“Oh Córdoba íbera, Córdoba fenicia, cartaginesa después y hasta romana. La que prefirió sobre todos sus títulos de su milenaria historia el de sultana.”
Intentar escribirle a Córdoba después de que artistas de la talla de Góngora lo hayan hecho es, cuanto menos, un desafio. Un desafio que una afronta con orgullo, pues cuando escribo sobre Córdoba me dejo el alma en cada tecla y en cada letra.
Para hablar de Córdoba no hay que ser cordobés, ni siquiera vivir aquí. Córdoba está en el corazón de todos aquellos que por ella han pasado. Todos se llevan un cachito de Seneca y una pizca de Maimonides.
Todo el que ha pasado por Córdoba se lleva la frescura de su río (“gran rey de Andalucía”) y la alegría de su gente. El que aquí ha estado, se vuelve con la sensación de seguir perdido por calles empedradas y por la hermosura de sus patios.
El Cristo de los Faroles deja sin aliento a todo el que lo mira (y al que le reza). La cuesta del Bailio asoma tímida por la calle Alfaros, si no te fijas no te daras ni cuenta de que está allí.
Hablar de su Mezquita, su Alcázar, su Puente y su Medina Azahara es común, pero son las pequeñas cosas de Córdoba las que la hacen una ciudad grande.
Que Séneca enseñara a Nerón en cordobés (porque Séneca hablaba andaluz) o que Averroes comentara las obras de Aristóteles mientras paseaba por las calles de Córdoba (también en andaluz), nos hace ver a los cordobeses el testigo que hemos de recoger para honrar a estos personajes ilustres que llevaron el nombre de esta ciudad a lo mas alto.
Perderse por las calles de la Mezquita, aparecer en la calle de la Feria y volverse a perder para encontrar la Plaza de la Corredera, es lo que todos los cordobeses hacemos cuando recorremos la Judería. Y es que no hay mejor forma de conocer Córdoba que perderse en ella.
Perderse para descubrir la calle del Pañuelo. O la calle de las Flores, en la que cuando llegas al final, y te giras, se ve el alminar de la mezquita presidiendo el cielo cordobés.
Porque hay que tener arte para llamar al cementerio “La Salud”, poner la sede de la ONCE en la plaza Vistaalegre y el centro de Alcohólicos Anónimos en la calle de Los olivos borrachos.
¿Qué gran hombre no se ha enamorado alguna vez de una cordobesa? “La mujer morena, la de los rojos claveles y las rejas florías. La reina de las mujeres” Así reza la copla de la mujer cordobesa pintada por Julio Romero de Torres.

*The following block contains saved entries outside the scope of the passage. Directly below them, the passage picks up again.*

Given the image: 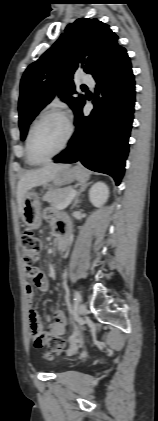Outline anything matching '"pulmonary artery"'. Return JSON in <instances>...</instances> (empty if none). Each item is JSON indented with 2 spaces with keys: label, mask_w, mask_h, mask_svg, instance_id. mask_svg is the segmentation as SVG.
Segmentation results:
<instances>
[{
  "label": "pulmonary artery",
  "mask_w": 158,
  "mask_h": 421,
  "mask_svg": "<svg viewBox=\"0 0 158 421\" xmlns=\"http://www.w3.org/2000/svg\"><path fill=\"white\" fill-rule=\"evenodd\" d=\"M82 82L84 83V84H86V85H88V86H94V84H95V81H94V79L92 78V77H90V76H85L83 79H82Z\"/></svg>",
  "instance_id": "e3ab8cb5"
}]
</instances>
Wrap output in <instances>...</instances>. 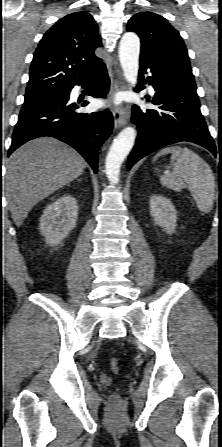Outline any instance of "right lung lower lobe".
Listing matches in <instances>:
<instances>
[{"label": "right lung lower lobe", "instance_id": "1", "mask_svg": "<svg viewBox=\"0 0 222 447\" xmlns=\"http://www.w3.org/2000/svg\"><path fill=\"white\" fill-rule=\"evenodd\" d=\"M77 85L86 87L90 96L104 98L110 85L105 64ZM71 89L57 101L20 113L8 156L31 139L50 136L75 148L97 173L98 150L112 133V114L109 110L77 113L75 110L79 106L69 103ZM87 104L84 101L81 106Z\"/></svg>", "mask_w": 222, "mask_h": 447}]
</instances>
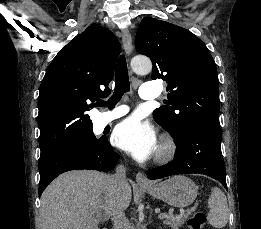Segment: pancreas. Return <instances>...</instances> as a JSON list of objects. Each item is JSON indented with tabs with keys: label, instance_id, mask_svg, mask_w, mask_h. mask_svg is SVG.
<instances>
[{
	"label": "pancreas",
	"instance_id": "cf45deb5",
	"mask_svg": "<svg viewBox=\"0 0 261 229\" xmlns=\"http://www.w3.org/2000/svg\"><path fill=\"white\" fill-rule=\"evenodd\" d=\"M192 209H188V211H184L181 215H176V217H180V219H172V217H165V221H163V225H169L171 229H180L185 225L186 219H188L189 215H191Z\"/></svg>",
	"mask_w": 261,
	"mask_h": 229
}]
</instances>
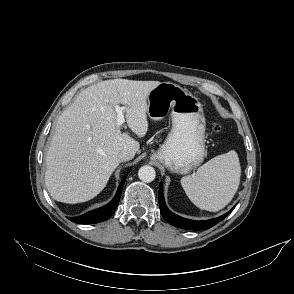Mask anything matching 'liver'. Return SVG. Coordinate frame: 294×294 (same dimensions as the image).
<instances>
[{"label": "liver", "instance_id": "liver-1", "mask_svg": "<svg viewBox=\"0 0 294 294\" xmlns=\"http://www.w3.org/2000/svg\"><path fill=\"white\" fill-rule=\"evenodd\" d=\"M159 81L111 79L84 89L58 117L46 154L45 183L53 199L86 202L106 186L120 164L118 155H134L139 142L116 125L115 105L125 107L128 127L138 137L148 131L147 97Z\"/></svg>", "mask_w": 294, "mask_h": 294}]
</instances>
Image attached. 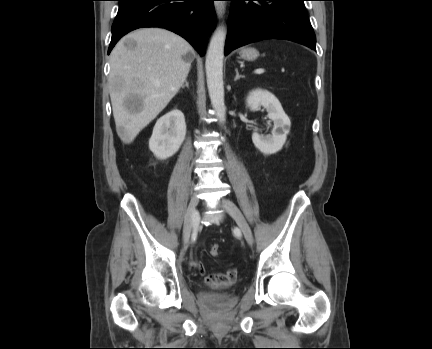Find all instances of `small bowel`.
Masks as SVG:
<instances>
[{
    "mask_svg": "<svg viewBox=\"0 0 432 349\" xmlns=\"http://www.w3.org/2000/svg\"><path fill=\"white\" fill-rule=\"evenodd\" d=\"M201 274L204 273V268L199 267ZM237 277V270L235 268H230L225 272L208 274L204 278V282L207 286L212 288L224 287L232 284Z\"/></svg>",
    "mask_w": 432,
    "mask_h": 349,
    "instance_id": "obj_1",
    "label": "small bowel"
}]
</instances>
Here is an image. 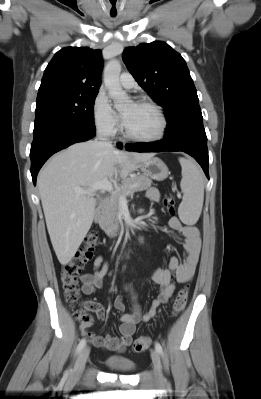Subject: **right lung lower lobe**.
Masks as SVG:
<instances>
[{"instance_id": "right-lung-lower-lobe-1", "label": "right lung lower lobe", "mask_w": 261, "mask_h": 399, "mask_svg": "<svg viewBox=\"0 0 261 399\" xmlns=\"http://www.w3.org/2000/svg\"><path fill=\"white\" fill-rule=\"evenodd\" d=\"M33 135L30 151L31 175L36 185L37 174L51 155L73 143L91 139L95 136V130H87L65 119H53L36 124ZM118 147L121 148V144Z\"/></svg>"}]
</instances>
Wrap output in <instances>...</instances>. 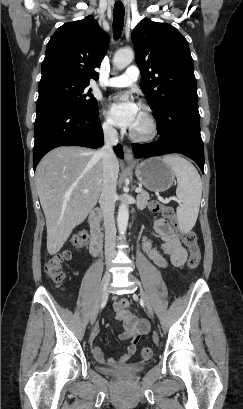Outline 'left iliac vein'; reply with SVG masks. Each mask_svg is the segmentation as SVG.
Instances as JSON below:
<instances>
[{
	"mask_svg": "<svg viewBox=\"0 0 243 409\" xmlns=\"http://www.w3.org/2000/svg\"><path fill=\"white\" fill-rule=\"evenodd\" d=\"M129 278H130L134 283H136V284H138V285L140 284L139 280H138L134 275L130 274V275H129ZM140 296H141V299L143 300V302H144V304H145V308H146L147 312H148L151 316H153V309H152L151 303L149 302V299L147 298V296L145 295V293H144L143 290H140Z\"/></svg>",
	"mask_w": 243,
	"mask_h": 409,
	"instance_id": "left-iliac-vein-1",
	"label": "left iliac vein"
}]
</instances>
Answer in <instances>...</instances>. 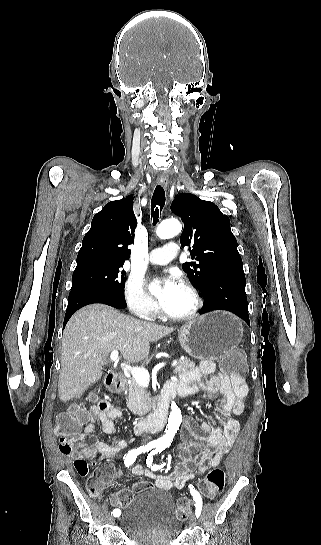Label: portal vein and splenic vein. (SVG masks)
<instances>
[{"mask_svg":"<svg viewBox=\"0 0 321 545\" xmlns=\"http://www.w3.org/2000/svg\"><path fill=\"white\" fill-rule=\"evenodd\" d=\"M119 355V351H112L110 355L111 361H117ZM177 359H174L173 365H170V368H173V366H178ZM122 369H125V371H128V373H131L133 379L139 383V385H142V387H147L150 383V375L146 369H140V367H130V365H125V363H121Z\"/></svg>","mask_w":321,"mask_h":545,"instance_id":"1","label":"portal vein and splenic vein"}]
</instances>
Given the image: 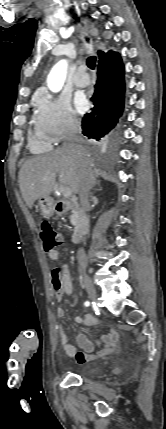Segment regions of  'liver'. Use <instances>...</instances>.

Cordobeses dignos de admirar a los que no les salen las cuentas, como a Don Gonzalo apodado el Gran Capitán, pero aun así pelean para salir adelante.
Córdoba es la ciudad de los pueblos, de las religiones. En la que las batallas son de flores. Vestirme de cordobesa es lo que espero cada mayo en su Feria, engalanada con la portada más grande de Andalucía.
Ninguna ciudad se merece más que Córdoba ser Capital Cultural de Europa. Como decía Antonio Gala: “Europa tendría que haber obligado a Córdoba a ser capital cultural hace mucho tiempo”.













aaligeromarques escribió,
5 octubre 2010 @ 18:58
“Porque hay que tener arte para llamar al cementerio “La Salud”, poner la sede de la ONCE en la plaza Vistaalegre y el centro de Alcohólicos Anónimos en la calle de Los olivos borrachos.”
Lo que me he podido reir con ésto por dios! verdades como puños
Grande Córdoba y grande tú
Patricia Rivero escribió,
18 octubre 2010 @ 13:33
Tú si que eres grande guapisimo!
XiscoSL escribió,
3 junio 2011 @ 21:05
Hola paisana, tienes un bonito blog lleno de cultura, con una letra muy fluida que llega a todos los rincones. jaja escribes cosas muy graciosas, me alegro de haberme encontrado con tu escritura.